Albert Camus, un homme

mis en ligne le 28 novembre 2013
« J’ai reconnu qu’il était vrai qu’il y avait des êtres plus grands et plus vrais que d’autres et qu’ils faisaient à travers le monde une société visible et invisible qui justifiait de vivre. » Une chose est sûre : Albert Camus, qui coucha cette phrase sur papier, était bien trop critique de lui-même et hanté par le doute pour se compter parmi ces « êtres plus grands et plus vrais ». Une autre chose est également sûre, pourtant : la lecture de ses œuvres journalistiques, philosophiques et fictionnelles, mêlée à notre connaissance actuelle de son activisme multiforme, peut légitimement nous conduire à le percevoir aujourd’hui comme un membre de cette discrète communauté qui redonne foi en l’humanité et « justifi[e] de vivre ».

Le souci des autres
On trouve, parmi les valeurs que Camus a défendues avec une constance et une pugnacité surprenantes sa vie durant : le respect de la dignité humaine, l’exigence d’une vie physique et politique pleine pour chacun, la solidarité, le partage et le dialogue. Il ne s’agit pas là, le concernant, d’abstractions aimables, mais de mises en œuvre ne souffrant ni le compromis ni le primat de quelque discours.
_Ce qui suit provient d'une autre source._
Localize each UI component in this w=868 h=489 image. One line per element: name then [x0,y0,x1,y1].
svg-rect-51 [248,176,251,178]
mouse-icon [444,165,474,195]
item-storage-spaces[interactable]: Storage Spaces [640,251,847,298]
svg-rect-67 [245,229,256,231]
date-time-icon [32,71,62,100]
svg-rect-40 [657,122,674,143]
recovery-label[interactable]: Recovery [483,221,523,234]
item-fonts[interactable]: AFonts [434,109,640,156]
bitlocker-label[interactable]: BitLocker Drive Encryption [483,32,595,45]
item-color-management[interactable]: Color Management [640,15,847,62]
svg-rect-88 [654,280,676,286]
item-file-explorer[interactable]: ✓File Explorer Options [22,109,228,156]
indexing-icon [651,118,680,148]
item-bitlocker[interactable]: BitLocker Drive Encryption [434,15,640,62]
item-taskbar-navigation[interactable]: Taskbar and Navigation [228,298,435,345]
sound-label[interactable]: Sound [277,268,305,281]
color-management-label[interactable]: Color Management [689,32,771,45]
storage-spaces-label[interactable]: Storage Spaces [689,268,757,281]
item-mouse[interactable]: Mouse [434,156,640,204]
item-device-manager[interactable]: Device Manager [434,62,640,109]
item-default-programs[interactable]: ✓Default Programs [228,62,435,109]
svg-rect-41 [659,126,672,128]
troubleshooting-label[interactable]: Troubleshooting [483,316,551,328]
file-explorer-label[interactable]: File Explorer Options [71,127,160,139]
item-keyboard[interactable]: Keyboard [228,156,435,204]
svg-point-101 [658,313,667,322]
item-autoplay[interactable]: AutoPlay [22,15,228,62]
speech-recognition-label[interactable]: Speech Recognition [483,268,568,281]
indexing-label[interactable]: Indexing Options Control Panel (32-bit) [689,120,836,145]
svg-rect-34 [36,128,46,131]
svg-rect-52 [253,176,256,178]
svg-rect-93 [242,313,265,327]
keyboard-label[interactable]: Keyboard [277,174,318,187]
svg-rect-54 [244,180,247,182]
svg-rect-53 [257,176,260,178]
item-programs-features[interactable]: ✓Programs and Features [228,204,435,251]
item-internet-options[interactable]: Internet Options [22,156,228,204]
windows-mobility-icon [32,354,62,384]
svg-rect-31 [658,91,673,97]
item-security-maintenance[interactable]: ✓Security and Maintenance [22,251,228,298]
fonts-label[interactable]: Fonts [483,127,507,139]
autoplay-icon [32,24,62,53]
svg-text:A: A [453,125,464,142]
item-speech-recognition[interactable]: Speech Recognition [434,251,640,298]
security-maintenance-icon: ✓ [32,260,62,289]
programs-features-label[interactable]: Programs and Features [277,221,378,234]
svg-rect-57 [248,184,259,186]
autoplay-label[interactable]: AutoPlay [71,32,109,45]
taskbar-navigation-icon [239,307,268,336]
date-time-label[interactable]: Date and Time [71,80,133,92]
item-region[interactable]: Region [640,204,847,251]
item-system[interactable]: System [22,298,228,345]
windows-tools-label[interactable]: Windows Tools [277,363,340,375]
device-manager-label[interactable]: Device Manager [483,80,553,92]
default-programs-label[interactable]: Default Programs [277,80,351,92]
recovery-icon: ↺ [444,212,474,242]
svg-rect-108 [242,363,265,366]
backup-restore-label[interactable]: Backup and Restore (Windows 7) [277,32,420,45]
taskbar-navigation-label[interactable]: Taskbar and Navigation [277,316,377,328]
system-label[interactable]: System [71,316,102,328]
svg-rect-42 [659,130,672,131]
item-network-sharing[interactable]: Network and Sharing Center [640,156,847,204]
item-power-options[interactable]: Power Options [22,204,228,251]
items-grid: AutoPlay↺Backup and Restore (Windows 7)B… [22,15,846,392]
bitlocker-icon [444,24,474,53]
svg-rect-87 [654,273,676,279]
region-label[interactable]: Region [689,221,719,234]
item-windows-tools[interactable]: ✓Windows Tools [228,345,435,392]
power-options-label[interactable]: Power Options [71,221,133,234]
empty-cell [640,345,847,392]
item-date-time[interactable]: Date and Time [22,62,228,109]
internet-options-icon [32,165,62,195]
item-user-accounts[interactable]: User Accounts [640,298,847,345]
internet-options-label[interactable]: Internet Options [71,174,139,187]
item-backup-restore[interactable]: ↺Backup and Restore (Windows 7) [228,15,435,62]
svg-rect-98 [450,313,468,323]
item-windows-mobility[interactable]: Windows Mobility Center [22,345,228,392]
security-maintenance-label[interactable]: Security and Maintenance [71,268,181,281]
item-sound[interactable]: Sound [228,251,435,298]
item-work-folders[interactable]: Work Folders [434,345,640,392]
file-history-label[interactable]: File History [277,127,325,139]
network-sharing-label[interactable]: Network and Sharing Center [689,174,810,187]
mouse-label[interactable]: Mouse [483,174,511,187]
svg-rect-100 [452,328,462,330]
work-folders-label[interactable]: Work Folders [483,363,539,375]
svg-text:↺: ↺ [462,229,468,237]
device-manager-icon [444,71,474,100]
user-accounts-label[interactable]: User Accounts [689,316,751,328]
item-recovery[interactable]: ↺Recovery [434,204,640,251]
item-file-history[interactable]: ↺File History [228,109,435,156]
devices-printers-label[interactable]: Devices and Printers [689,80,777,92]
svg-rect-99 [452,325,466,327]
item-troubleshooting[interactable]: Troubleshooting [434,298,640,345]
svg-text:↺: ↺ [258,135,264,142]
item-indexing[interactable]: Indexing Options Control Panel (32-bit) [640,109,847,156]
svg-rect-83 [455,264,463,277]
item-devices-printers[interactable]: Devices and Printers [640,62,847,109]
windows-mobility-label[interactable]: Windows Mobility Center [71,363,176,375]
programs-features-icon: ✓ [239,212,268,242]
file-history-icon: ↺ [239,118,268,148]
Autrement dit, avant et après avoir connu la gloire et ses revers, le prix Nobel de littérature 1957 s’occupa activement de ceux dont il vit ou apprit la souffrance et la vulnérabilité. La lutte contre la misère, la violence, la limitation de libertés civiques et politiques fondamentales constitue un centre de gravité de la vie et de l’œuvre de Camus. Un centre de gravité que l’on peut nommer « souci des autres ». La notion de « souci » est complexe, mais l’on peut dire au moins que Camus fait se rejoindre trois aspects essentiels de son histoire. Il annonce les care studies américaines, qui, à partir des années 1980, s’intéresseront aux populations vulnérables ou peu audibles dans nos sociétés. En même temps, il actualise l’étymologie du mot : ciere signifie « mouvoir », « mettre en mouvement », « appeler en justice », et sollicitare, qui en découle, veut notamment dire « émouvoir », « faire une demande instante », « inquiéter vivement ». Action, parole et affect sont à l’œuvre de concert dans le souci camusien. Enfin, il est fidèle à la mythologie de la notion : une fable latine veut que l’homme soit un simple morceau de terre glaise tout entier modelé par un dénommé… Souci. L’humanité, c’est le souci de l’autre, suggère Camus. « C’est dans les hommes que l’homme se réfugie. »

Populations vulnérables
L’étude de ses textes et interventions qui ne sont pas nécessairement les plus célèbres confirme le caractère profondément éthique et politique (au sens premier de « qui intéresse la vie de la cité ») de la pensée et de l’action camusiennes. J’ai tenté de la mener à bien en me concentrant sur des groupes humains très divers envers lesquels l’écrivain fit preuve d’un « souci » profond – au double sens, négatif et positif, d’inquiétude et de soin. Ces groupes comprennent par exemple les miséreux kabyles, en faveur desquels l’auteur demanda, à l’âge de 25 ans, dans un long reportage à Alger républicain, des réformes gouvernementales urgentes ayant trait à la famine, l’emploi, l’hygiène, l’usure, l’habitat, non sans s’attirer les foudres des autorités coloniales ; les condamnés à mort, qu’il défendit toute sa vie à travers lettres aux autorités, discours et fictions brocardant un État morticole, indépendamment de la réprobation que pouvaient lui inspirer les idéologies (collaborationnistes, communistes, indépendantistes-terroristes en Algérie) ou les crimes des inculpés – ceci à l’exception de quelques mois à la Libération ; les Français d’Algérie pauvres et les « indigènes », dont il chercha à mettre en lumière dans ses récits l’attachement fraternel réciproque mâtiné de défiance et de violence et qu’il voulut, jusqu’au bout, voir cohabiter dans l’égalité et la paix, comme en témoignent ses articles et l’appel à la trêve civile qu’il lança pendant la guerre d’Algérie au péril de sa vie (Alger, janvier 1956) ; le prolétariat pied-noir dont il était issu, enfin, et dont son œuvre s’est échinée à dire le contraste avec le gros colonat, l’existence humble, et les silences multiples.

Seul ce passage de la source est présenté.